Nall, who begins her junior year at Towson Catholic High School this fall, said she has not decided whether she will swim in the 1996 Games in Atlanta or what she wants to do for a living after that. In general, she finds appealing a career that involves outdoor work or work with animals, she said.

Her Olympic effort was directed at competition, she said. But she's not opposed to making money from it.

She and her family gambled that she could earn enough from commercial contracts to pay for college. She waived her NCAA eligibility -- and her chances for an athletic scholarship worth $7,000 to $20,000 a year depending on the school -- by accepting a $1,500-a-month stipend during Olympic training from U.S. Swimming, the governing body of America's Olympic swimming effort.
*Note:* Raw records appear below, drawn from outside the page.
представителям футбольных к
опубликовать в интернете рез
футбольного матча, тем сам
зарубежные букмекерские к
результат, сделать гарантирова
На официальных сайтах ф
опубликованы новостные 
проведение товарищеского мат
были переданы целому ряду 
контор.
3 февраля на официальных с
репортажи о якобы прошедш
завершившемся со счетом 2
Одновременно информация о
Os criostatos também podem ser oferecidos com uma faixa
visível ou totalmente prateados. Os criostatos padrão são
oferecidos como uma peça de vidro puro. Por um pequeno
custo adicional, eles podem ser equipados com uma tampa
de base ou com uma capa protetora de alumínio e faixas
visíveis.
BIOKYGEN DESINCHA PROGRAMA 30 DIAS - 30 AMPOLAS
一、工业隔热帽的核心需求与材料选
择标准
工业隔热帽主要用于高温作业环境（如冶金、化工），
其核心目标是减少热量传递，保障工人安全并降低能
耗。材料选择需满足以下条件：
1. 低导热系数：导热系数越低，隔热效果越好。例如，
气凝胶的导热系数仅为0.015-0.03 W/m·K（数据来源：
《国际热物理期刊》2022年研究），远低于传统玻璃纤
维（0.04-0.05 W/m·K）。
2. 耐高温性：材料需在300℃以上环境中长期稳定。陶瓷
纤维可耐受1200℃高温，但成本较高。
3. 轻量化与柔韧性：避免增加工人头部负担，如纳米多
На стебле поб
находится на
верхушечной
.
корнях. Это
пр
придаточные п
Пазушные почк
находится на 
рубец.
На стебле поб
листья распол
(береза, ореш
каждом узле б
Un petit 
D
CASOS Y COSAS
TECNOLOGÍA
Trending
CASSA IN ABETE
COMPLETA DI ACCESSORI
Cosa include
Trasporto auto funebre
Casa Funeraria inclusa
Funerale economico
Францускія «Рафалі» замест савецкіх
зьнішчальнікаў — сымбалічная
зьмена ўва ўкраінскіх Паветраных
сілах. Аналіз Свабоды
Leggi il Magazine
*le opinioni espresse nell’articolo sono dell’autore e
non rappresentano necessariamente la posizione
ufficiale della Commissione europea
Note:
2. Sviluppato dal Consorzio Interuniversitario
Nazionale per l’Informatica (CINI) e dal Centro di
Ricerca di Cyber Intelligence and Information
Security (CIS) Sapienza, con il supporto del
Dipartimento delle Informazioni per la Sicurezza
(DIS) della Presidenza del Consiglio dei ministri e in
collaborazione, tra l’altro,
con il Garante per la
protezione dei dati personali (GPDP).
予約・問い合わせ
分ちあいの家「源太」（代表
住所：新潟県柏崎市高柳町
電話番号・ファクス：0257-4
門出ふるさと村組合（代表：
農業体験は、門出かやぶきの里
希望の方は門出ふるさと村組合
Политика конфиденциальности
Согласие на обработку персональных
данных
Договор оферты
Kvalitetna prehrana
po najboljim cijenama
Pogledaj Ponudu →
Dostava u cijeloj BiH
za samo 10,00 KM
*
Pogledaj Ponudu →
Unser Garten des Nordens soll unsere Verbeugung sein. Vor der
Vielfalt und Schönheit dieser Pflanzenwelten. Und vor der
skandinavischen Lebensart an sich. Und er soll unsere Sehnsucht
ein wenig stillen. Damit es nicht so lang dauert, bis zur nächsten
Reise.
"If she makes a few bucks, she deserves it. We're not looking to make a lot of hay from this. . . . She'll make enough money to pay for college, and that's fine," John Nall said. Her school will come first, he said.

So far, there have been some offers and calls from agents, he said. The family has opted not to hire an agent and is using a local attorney to negotiate deals. She has kept her profile up by granting interviews with the media, something the family hopes will enhance her commercial appeal.

She has been approached by Hecht's, which is interested in having her appear at a fashion show in exchange for some free clothes. Towson wants her to be grand marshal of its July 4 parade next year.

The Gap ads before the Olympics paid $700, and agreeing to appear on some trading cards paid another $500. The Speedo deal probably will be the biggest. The details still are being worked out, but it could be worth up to $20,000, John Nall said.

Before the Games, two companies offered him a few hundred dollars to wear T-shirts and hats with the name of the companies on them when he was in the stands watching his daughter compete. The companies were hoping for exposure when the television cameras showed the family in the stands.

"I got to thinking about it, but for a few hundred dollars I'm going to look like a sign post," he said. He declined the offers.